Однако категория модальности может быть вынесена за пределы предложения-высказывания – в текст и речевую ситуацию[1]. Тогда прагматика данной категории значительно расширяется и на передний план выдвигается сам акт коммуникации, т.е. взаимоотношения автора и читателя.

Восприятие личности автора через формы ее воплощения в тексте – процесс двунаправленный. Он сориентирован на взаимоотношения автора и читателя. Модальность текста – это выражение в тексте отношения автора к сообщаемому, его концепции, точки зрения, позиции, его ценностных ориентации, сформулированных ради сообщения их читателю.

Эта авторская оценка изображаемого всегда связана с поиском адекватных способов выражения. Способы выражения этого отношения и оценки могут быть различными, избирательными для каждого автора и разновидности текста, они мотивированы и целенаправлены. Над выбором этих способов всегда, таким образом, стоит какая-то неречевая задача, реализация которой и создает свою модальность текста. Общая модальность как выражение отношения автора к сообщаемому заставляет воспринимать текст не как сумму отдельных единиц, а как цельное произведение. Такое восприятие основывается не на рассмотрении качеств отдельных речевых единиц, а на установлении их функций в составе целого. В таком случае личностное отношение автора воспринимается как «концентрированное воплощение сути произведения, объединяющее всю систему речевых структур...» (В.В. Виноградов).

Таким образом, текст нельзя понимать узко, только как формальную организацию тема-рематических последовательностей (сочетание высказываний). Текст действительно состоит из этих последовательностей, но он есть нечто большее: текст есть единство формальных и содержательных элементов с учетом целевой установки, интенции автора, условий общения и личностных ориентации автора – научных, интеллектуальных, общественных, нравственных, эстетических и др.

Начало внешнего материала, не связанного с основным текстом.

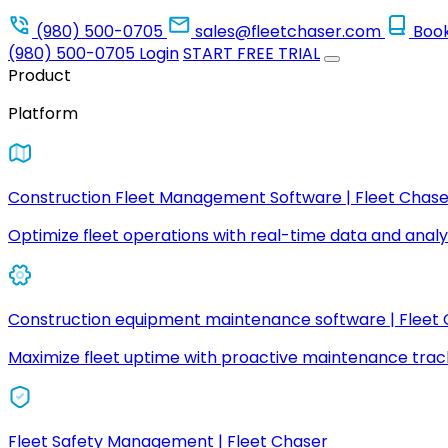
(980) 500-0705
sales@fleetchaser.com
Boo
(980) 500-0705
Login
START FREE TRIAL
Product
Platform
Construction Fleet Management Software | Fleet Chase
Optimize fleet operations with real-time data and analyt
Construction equipment maintenance software | Fleet
Maximize fleet uptime with proactive maintenance trac
Fleet Safety Management | Fleet Chaser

С категорией модальности тесно связано понятие «образа автора» – конструктивного признака текста. Это понятие давно известно филологической науке. Особенно много внимания уделил его раскрытию В.В. Виноградов еще в 30-е годы XX в. Многие обращались к этому понятию, однако до сих пор полной ясности здесь нет.

Понятие «образ автора» высвечивается при выявлении и вычленении других понятий, более определенных и конкретных – производитель речи, субъект повествования. Вершиной этого восхождения и оказывается образ автора. Производитель речи – субъект повествования – образ автора – такая иерархическая расчлененность помогает постижению сущности искомого понятия, т.е. образа автора. Первое понятие в этом ряду – производитель речи (реальный производитель речи) – вряд ли вызывает разные толкования. Это очевидно: каждый текст, литературное произведение создается, «творится» конкретной личностью. Любая статья в газете, очерк, фельетон; любое научное сочинение, так же как и художественное произведение, кем-то пишется, иногда в соавторстве (например, И. Ильф и Е. Петров и др.).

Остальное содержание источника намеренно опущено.